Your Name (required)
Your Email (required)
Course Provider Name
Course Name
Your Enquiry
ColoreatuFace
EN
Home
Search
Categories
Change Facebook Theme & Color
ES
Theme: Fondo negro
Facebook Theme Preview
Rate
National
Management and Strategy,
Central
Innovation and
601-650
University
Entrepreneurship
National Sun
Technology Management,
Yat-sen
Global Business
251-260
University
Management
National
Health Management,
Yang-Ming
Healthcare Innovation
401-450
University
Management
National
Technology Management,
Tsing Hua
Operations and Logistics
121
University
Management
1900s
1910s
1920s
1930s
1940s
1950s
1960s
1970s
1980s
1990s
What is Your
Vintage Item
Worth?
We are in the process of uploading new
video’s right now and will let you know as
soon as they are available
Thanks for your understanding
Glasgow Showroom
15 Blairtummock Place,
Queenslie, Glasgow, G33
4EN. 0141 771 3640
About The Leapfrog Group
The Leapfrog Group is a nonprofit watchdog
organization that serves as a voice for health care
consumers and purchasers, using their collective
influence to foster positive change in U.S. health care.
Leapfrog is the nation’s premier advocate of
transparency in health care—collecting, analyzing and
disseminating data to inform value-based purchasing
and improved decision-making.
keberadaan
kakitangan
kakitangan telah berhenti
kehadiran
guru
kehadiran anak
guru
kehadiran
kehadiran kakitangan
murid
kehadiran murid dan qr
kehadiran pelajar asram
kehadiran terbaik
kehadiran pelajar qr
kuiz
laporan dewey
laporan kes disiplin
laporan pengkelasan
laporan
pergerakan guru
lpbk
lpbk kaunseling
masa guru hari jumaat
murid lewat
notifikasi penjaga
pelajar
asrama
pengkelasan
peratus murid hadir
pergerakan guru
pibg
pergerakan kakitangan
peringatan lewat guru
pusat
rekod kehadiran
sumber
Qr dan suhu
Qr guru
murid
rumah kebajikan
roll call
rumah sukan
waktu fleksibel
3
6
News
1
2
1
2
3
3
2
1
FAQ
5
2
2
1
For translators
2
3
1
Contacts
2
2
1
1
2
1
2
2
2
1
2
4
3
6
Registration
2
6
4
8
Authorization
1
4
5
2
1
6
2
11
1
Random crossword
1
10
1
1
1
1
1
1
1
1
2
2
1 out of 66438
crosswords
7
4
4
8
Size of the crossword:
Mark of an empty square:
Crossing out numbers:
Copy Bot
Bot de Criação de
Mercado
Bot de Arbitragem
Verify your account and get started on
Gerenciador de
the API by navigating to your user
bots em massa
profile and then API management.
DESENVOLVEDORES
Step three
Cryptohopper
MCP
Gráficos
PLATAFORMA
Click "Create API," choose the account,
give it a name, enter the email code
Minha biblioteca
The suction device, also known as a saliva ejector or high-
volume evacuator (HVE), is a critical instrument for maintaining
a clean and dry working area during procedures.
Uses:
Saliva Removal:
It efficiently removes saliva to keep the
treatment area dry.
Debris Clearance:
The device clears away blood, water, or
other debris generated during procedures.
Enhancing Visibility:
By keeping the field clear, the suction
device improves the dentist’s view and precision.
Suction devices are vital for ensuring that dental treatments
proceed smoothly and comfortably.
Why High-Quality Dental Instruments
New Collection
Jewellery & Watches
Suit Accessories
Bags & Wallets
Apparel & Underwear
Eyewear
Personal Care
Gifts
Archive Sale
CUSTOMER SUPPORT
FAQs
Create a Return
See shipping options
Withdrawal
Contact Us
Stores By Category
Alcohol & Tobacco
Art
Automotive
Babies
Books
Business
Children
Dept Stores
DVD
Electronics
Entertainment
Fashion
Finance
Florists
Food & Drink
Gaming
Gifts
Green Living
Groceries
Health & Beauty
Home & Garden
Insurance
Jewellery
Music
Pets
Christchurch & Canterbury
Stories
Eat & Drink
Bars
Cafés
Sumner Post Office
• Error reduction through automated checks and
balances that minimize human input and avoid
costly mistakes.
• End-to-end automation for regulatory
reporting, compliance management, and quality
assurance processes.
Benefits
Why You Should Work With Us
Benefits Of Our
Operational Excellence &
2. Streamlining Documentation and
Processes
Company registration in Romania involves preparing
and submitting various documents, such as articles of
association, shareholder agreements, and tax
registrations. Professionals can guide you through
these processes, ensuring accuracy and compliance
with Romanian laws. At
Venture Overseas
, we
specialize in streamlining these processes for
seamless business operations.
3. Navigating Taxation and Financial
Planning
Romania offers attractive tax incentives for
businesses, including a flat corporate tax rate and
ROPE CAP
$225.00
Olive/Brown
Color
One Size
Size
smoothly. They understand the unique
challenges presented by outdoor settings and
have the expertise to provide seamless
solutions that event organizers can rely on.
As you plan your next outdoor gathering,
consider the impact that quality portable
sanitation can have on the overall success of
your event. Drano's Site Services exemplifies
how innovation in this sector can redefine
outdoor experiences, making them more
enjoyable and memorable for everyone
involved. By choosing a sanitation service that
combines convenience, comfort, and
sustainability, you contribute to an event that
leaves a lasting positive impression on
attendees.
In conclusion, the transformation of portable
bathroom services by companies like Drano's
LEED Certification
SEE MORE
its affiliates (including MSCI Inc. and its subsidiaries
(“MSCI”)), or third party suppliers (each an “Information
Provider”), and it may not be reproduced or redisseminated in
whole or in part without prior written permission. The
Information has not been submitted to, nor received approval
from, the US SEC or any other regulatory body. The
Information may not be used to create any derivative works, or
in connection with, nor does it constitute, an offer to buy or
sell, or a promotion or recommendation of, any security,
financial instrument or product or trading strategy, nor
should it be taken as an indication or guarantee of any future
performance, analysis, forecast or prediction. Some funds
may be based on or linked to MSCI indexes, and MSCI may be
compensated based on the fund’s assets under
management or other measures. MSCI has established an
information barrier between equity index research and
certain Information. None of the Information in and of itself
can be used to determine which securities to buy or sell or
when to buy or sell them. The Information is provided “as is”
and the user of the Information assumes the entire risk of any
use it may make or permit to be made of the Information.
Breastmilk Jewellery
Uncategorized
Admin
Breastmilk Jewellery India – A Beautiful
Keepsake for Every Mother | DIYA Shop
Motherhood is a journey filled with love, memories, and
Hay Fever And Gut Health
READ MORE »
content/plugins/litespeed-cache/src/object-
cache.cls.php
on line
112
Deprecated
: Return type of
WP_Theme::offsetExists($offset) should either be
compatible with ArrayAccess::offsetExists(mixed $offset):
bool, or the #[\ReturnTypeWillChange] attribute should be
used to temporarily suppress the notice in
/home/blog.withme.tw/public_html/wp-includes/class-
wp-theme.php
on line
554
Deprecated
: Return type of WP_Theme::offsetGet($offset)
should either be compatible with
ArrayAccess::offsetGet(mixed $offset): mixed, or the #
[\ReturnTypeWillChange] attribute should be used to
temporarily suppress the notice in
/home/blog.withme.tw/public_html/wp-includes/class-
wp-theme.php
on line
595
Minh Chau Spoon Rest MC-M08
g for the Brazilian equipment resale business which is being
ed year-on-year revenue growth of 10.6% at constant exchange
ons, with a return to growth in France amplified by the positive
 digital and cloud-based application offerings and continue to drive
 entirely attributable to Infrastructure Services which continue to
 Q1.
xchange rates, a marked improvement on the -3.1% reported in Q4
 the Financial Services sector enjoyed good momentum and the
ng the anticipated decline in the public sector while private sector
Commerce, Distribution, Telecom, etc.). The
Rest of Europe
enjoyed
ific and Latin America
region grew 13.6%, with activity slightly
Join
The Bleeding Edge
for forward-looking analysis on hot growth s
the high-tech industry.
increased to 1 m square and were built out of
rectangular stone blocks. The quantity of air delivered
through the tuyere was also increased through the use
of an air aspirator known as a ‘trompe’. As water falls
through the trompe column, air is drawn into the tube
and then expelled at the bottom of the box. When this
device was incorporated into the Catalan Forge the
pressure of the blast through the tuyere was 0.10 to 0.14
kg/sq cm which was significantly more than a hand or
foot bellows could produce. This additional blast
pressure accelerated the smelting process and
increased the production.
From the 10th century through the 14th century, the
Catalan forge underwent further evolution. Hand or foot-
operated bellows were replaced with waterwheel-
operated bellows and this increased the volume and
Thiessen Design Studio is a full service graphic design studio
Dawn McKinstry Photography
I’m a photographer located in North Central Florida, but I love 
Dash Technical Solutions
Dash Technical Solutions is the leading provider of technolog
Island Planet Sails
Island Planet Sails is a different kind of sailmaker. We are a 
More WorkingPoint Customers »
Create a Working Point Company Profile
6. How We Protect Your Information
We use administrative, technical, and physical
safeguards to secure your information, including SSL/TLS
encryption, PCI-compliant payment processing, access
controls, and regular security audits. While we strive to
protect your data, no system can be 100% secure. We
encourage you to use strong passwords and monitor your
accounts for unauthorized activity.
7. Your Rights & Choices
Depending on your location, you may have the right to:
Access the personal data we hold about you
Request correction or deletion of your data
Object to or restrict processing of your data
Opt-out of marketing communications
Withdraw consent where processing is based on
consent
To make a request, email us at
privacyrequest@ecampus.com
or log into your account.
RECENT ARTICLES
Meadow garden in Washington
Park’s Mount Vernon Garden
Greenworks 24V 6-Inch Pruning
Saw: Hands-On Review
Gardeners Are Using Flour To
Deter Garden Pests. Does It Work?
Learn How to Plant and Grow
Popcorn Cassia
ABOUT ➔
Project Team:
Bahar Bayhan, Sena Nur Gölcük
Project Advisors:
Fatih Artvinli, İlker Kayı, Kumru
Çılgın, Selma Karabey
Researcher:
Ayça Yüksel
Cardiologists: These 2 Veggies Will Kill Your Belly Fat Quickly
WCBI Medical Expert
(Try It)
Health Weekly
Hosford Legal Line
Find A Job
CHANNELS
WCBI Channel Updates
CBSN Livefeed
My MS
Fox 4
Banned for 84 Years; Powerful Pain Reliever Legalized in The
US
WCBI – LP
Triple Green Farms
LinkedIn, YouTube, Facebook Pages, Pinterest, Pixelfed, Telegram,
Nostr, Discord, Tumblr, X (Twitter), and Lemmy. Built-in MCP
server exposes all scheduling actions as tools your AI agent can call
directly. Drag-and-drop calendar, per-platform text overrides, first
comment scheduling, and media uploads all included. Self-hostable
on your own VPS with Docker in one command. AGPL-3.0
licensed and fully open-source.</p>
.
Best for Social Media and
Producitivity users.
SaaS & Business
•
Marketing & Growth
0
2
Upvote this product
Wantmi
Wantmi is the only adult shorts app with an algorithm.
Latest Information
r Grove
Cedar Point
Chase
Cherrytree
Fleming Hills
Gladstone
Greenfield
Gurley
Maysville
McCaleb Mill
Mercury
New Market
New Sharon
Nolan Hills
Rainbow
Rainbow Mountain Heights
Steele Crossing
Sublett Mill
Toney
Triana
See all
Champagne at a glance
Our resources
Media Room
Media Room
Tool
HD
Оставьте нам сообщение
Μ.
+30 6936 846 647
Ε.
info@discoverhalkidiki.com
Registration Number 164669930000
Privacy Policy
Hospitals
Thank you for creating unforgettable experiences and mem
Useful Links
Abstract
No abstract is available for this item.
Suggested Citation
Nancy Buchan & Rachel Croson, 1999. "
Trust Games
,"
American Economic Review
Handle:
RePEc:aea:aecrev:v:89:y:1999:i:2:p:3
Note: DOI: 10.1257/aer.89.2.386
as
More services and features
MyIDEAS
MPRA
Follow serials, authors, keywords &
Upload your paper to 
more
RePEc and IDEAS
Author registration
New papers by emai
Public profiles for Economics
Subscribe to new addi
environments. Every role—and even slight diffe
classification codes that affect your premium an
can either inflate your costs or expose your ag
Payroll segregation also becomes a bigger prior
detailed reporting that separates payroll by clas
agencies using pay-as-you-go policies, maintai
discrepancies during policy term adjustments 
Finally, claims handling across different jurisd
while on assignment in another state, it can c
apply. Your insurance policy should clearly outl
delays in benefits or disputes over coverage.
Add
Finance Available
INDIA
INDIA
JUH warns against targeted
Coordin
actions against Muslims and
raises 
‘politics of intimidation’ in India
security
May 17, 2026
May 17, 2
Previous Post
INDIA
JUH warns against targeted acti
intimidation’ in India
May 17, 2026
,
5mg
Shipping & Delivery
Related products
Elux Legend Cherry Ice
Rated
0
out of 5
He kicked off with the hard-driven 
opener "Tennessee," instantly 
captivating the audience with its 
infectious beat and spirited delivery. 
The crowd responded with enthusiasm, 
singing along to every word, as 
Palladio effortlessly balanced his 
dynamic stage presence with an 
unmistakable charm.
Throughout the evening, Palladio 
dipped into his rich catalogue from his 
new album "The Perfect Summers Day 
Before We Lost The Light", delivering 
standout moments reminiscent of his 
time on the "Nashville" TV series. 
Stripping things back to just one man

Task prompt
Go through the data and show each line that holds "processing".

Expected output
encryption, PCI-compliant payment processing, access
Object to or restrict processing of your data
Withdraw consent where processing is based on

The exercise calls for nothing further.